- What is being asked -
After removing every image, reproduce the data exactly as it appears.

--- Information supplied Enclosed Below ---

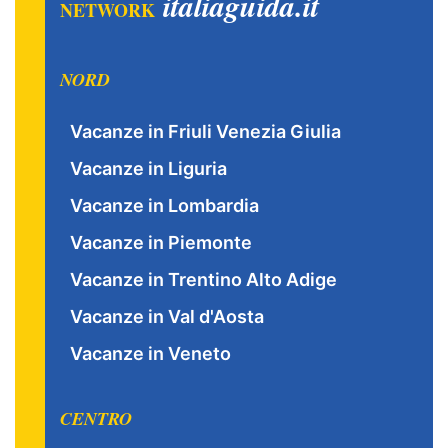
italiaguida.it
NETWORK
NORD
Vacanze in Friuli Venezia Giulia
Vacanze in Liguria
Vacanze in Lombardia
Vacanze in Piemonte
Vacanze in Trentino Alto Adige
Vacanze in Val d'Aosta
Vacanze in Veneto
CENTRO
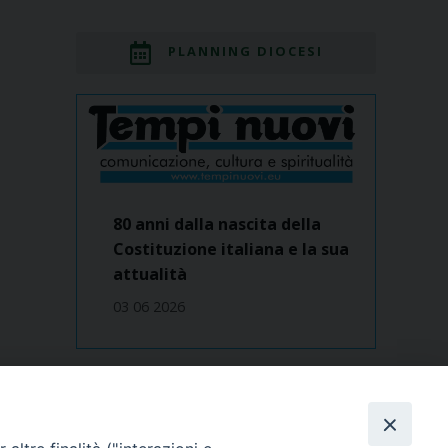
PLANNING DIOCESI
80 anni dalla nascita della
Costituzione italiana e la sua
attualità
03 06 2026
Dove siamo
contatti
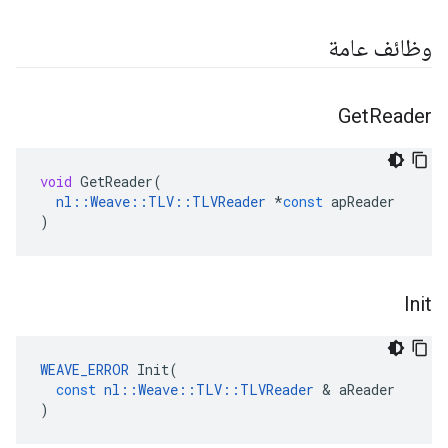
وظائف عامة
Get
Reader
void
GetReader
(
nl
::
Weave
::
TLV
::
TLVReader
*
const
apReader
)
Init
WEAVE_ERROR
Init
(
const
nl
::
Weave
::
TLV
::
TLVReader
&
aReader
)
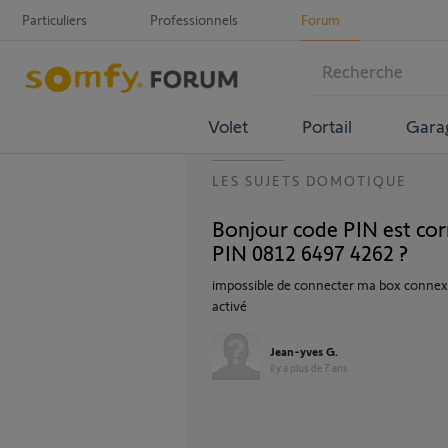
Particuliers
Professionnels
Forum
Volet
Portail
Gara
LES SUJETS DOMOTIQUE
Bonjour code PIN est cor
PIN 0812 6497 4262 ?
impossible de connecter ma box connexo
activé
Jean-yves G.
il y a plus de 7 ans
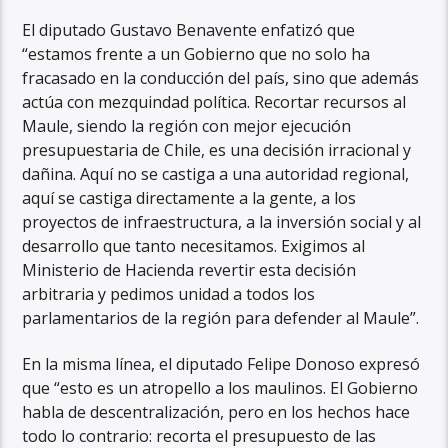
El diputado Gustavo Benavente enfatizó que
“estamos frente a un Gobierno que no solo ha
fracasado en la conducción del país, sino que además
actúa con mezquindad política. Recortar recursos al
Maule, siendo la región con mejor ejecución
presupuestaria de Chile, es una decisión irracional y
dañina. Aquí no se castiga a una autoridad regional,
aquí se castiga directamente a la gente, a los
proyectos de infraestructura, a la inversión social y al
desarrollo que tanto necesitamos. Exigimos al
Ministerio de Hacienda revertir esta decisión
arbitraria y pedimos unidad a todos los
parlamentarios de la región para defender al Maule”.
En la misma línea, el diputado Felipe Donoso expresó
que “esto es un atropello a los maulinos. El Gobierno
habla de descentralización, pero en los hechos hace
todo lo contrario: recorta el presupuesto de las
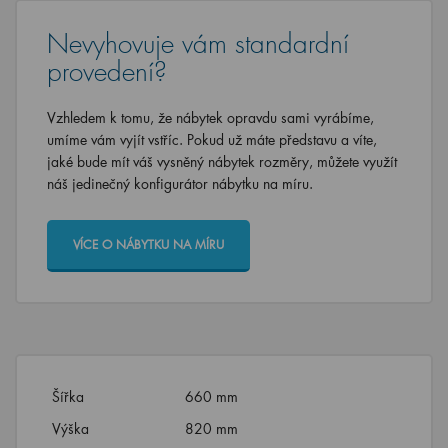
Nevyhovuje vám standardní
provedení?
Vzhledem k tomu, že nábytek opravdu sami vyrábíme,
umíme vám vyjít vstříc. Pokud už máte představu a víte,
jaké bude mít váš vysněný nábytek rozměry, můžete využít
náš jedinečný konfigurátor nábytku na míru.
VÍCE O NÁBYTKU NA MÍRU
Šířka
660 mm
Výška
820 mm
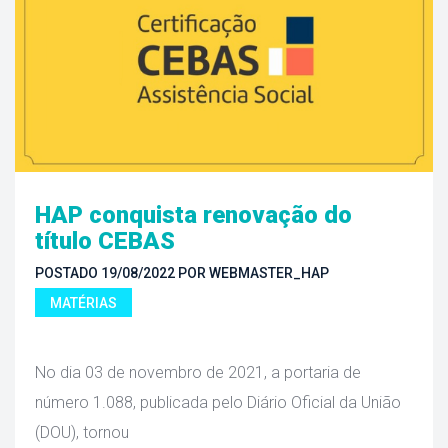
HAP conquista renovação do 
título CEBAS
POSTADO 
19/08/2022
 
POR 
WEBMASTER_HAP
MATÉRIAS
 No dia 03 de novembro de 2021, a portaria de 
número 1.088, publicada pelo Diário Oficial da União 
(DOU), tornou 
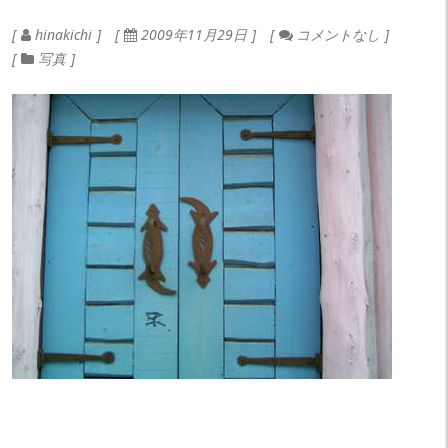
hinakichi
2009年11月29日
コメントなし
写真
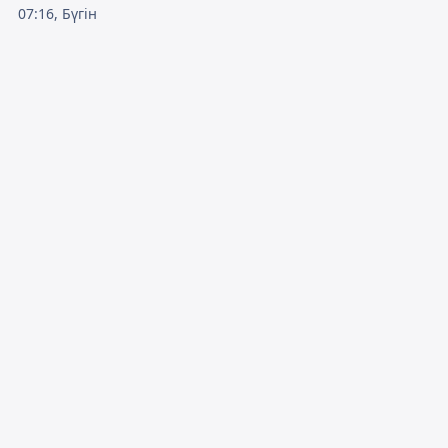
07:16, Бүгін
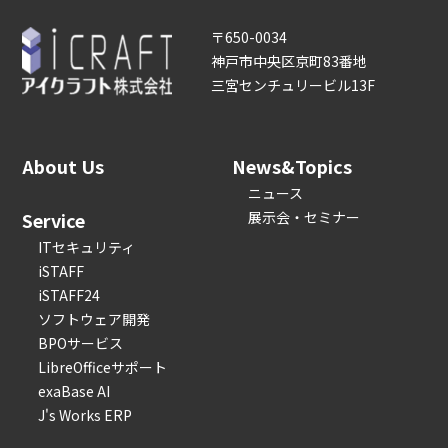
〒650-0034
神戸市中央区京町83番地
三宮センチュリービル13F
About Us
News&Topics
ニュース
Service
展示会・セミナー
ITセキュリティ
iSTAFF
iSTAFF24
ソフトウェア開発
BPOサービス
LibreOfficeサポート
exaBase AI
J's Works ERP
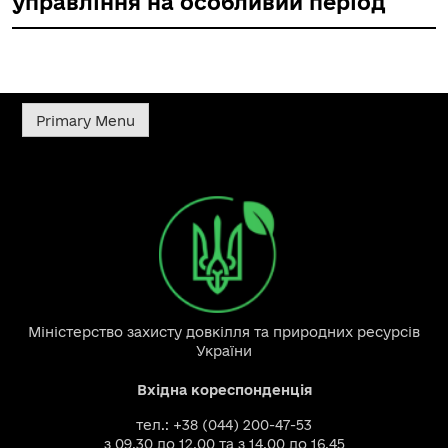
управління на особливий період
Primary Menu
Міністерство захисту довкілля та природних ресурсів
України
Вхідна кореспонденція
тел.: +38 (044) 200-47-53
з 09.30 до 12.00 та з 14.00 до 16.45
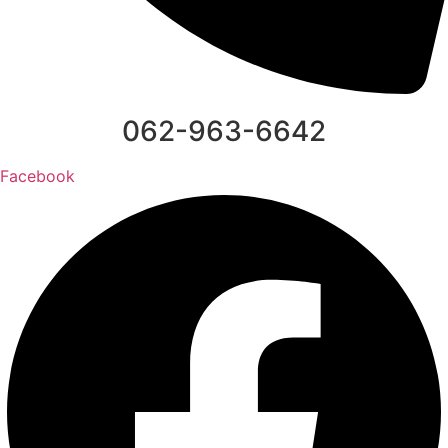
062-963-6642
Facebook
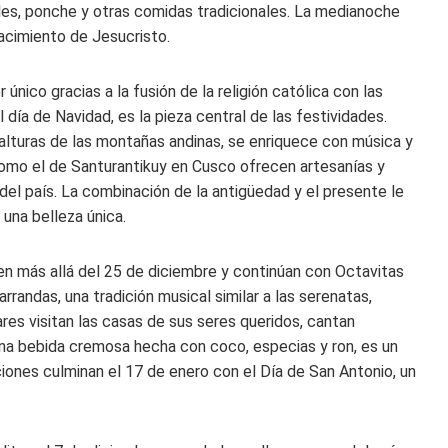
es, ponche y otras comidas tradicionales. La medianoche
acimiento de Jesucristo.
único gracias a la fusión de la religión católica con las
 día de Navidad, es la pieza central de las festividades.
s alturas de las montañas andinas, se enriquece con música y
como el de Santurantikuy en Cusco ofrecen artesanías y
a del país. La combinación de la antigüedad y el presente le
 una belleza única.
en más allá del 25 de diciembre y continúan con Octavitas
randas, una tradición musical similar a las serenatas,
ares visitan las casas de sus seres queridos, cantan
 una bebida cremosa hecha con coco, especias y ron, es un
iones culminan el 17 de enero con el Día de San Antonio, un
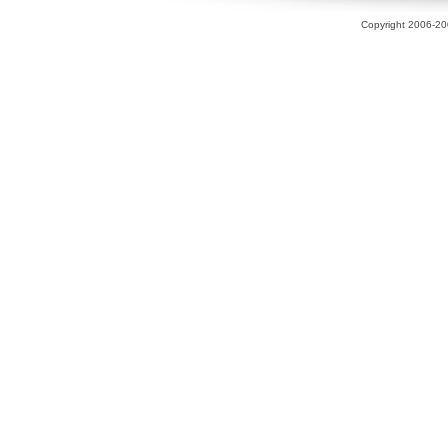
Copyright 2006-200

--- End of Enclosed Information supplied ---

- The completed task -
italiaguida.it
NETWORK
NORD
Vacanze in Friuli Venezia Giulia
Vacanze in Liguria
Vacanze in Lombardia
Vacanze in Piemonte
Vacanze in Trentino Alto Adige
Vacanze in Val d'Aosta
Vacanze in Veneto
CENTRO
PLANNING DIOCESI
80 anni dalla nascita della
Costituzione italiana e la sua
attualità
03 06 2026
Dove siamo
contatti
وظائف عامة
Get
Reader
void
GetReader
(
nl
::
Weave
::
TLV
::
TLVReader
*
const
apReader
)
Init
WEAVE_ERROR
Init
(
const
nl
::
Weave
::
TLV
::
TLVReader
&
aReader
)
Particuliers
Professionnels
Forum
Volet
Portail
Gara
LES SUJETS DOMOTIQUE
Bonjour code PIN est cor
PIN 0812 6497 4262 ?
impossible de connecter ma box connexo
activé
Jean-yves G.
il y a plus de 7 ans
El diputado Gustavo Benavente enfatizó que
“estamos frente a un Gobierno que no solo ha
fracasado en la conducción del país, sino que además
actúa con mezquindad política. Recortar recursos al
Maule, siendo la región con mejor ejecución
presupuestaria de Chile, es una decisión irracional y
dañina. Aquí no se castiga a una autoridad regional,
aquí se castiga directamente a la gente, a los
proyectos de infraestructura, a la inversión social y al
desarrollo que tanto necesitamos. Exigimos al
Ministerio de Hacienda revertir esta decisión
arbitraria y pedimos unidad a todos los
parlamentarios de la región para defender al Maule”.
En la misma línea, el diputado Felipe Donoso expresó
que “esto es un atropello a los maulinos. El Gobierno
habla de descentralización, pero en los hechos hace
todo lo contrario: recorta el presupuesto de las
Nevyhovuje vám standardní
provedení?
Vzhledem k tomu, že nábytek opravdu sami vyrábíme,
umíme vám vyjít vstříc. Pokud už máte představu a víte,
jaké bude mít váš vysněný nábytek rozměry, můžete využít
náš jedinečný konfigurátor nábytku na míru.
VÍCE O NÁBYTKU NA MÍRU
Šířka
660 mm
Výška
820 mm
HAP conquista renovação do 
título CEBAS
POSTADO 
19/08/2022
 
POR 
WEBMASTER_HAP
MATÉRIAS
 No dia 03 de novembro de 2021, a portaria de 
número 1.088, publicada pelo Diário Oficial da União 
(DOU), tornou 
hinakichi
2009年11月29日
コメントなし
写真
07:16, Бүгін
〒650-0034
神戸市中央区京町83番地
三宮センチュリービル13F
About Us
News&Topics
ニュース
Service
展示会・セミナー
ITセキュリティ
iSTAFF
iSTAFF24
ソフトウェア開発
BPOサービス
LibreOfficeサポート
exaBase AI
J's Works ERP
управління на особливий період
Primary Menu
Міністерство захисту довкілля та природних ресурсів
України
Вхідна кореспонденція
тел.: +38 (044) 200-47-53
з 09.30 до 12.00 та з 14.00 до 16.45
062-963-6642
Facebook
es, ponche y otras comidas tradicionales. La medianoche
acimiento de Jesucristo.
único gracias a la fusión de la religión católica con las
 día de Navidad, es la pieza central de las festividades.
s alturas de las montañas andinas, se enriquece con música y
como el de Santurantikuy en Cusco ofrecen artesanías y
a del país. La combinación de la antigüedad y el presente le
 una belleza única.
en más allá del 25 de diciembre y continúan con Octavitas
randas, una tradición musical similar a las serenatas,
ares visitan las casas de sus seres queridos, cantan
 una bebida cremosa hecha con coco, especias y ron, es un
iones culminan el 17 de enero con el Día de San Antonio, un
Copyright 2006-200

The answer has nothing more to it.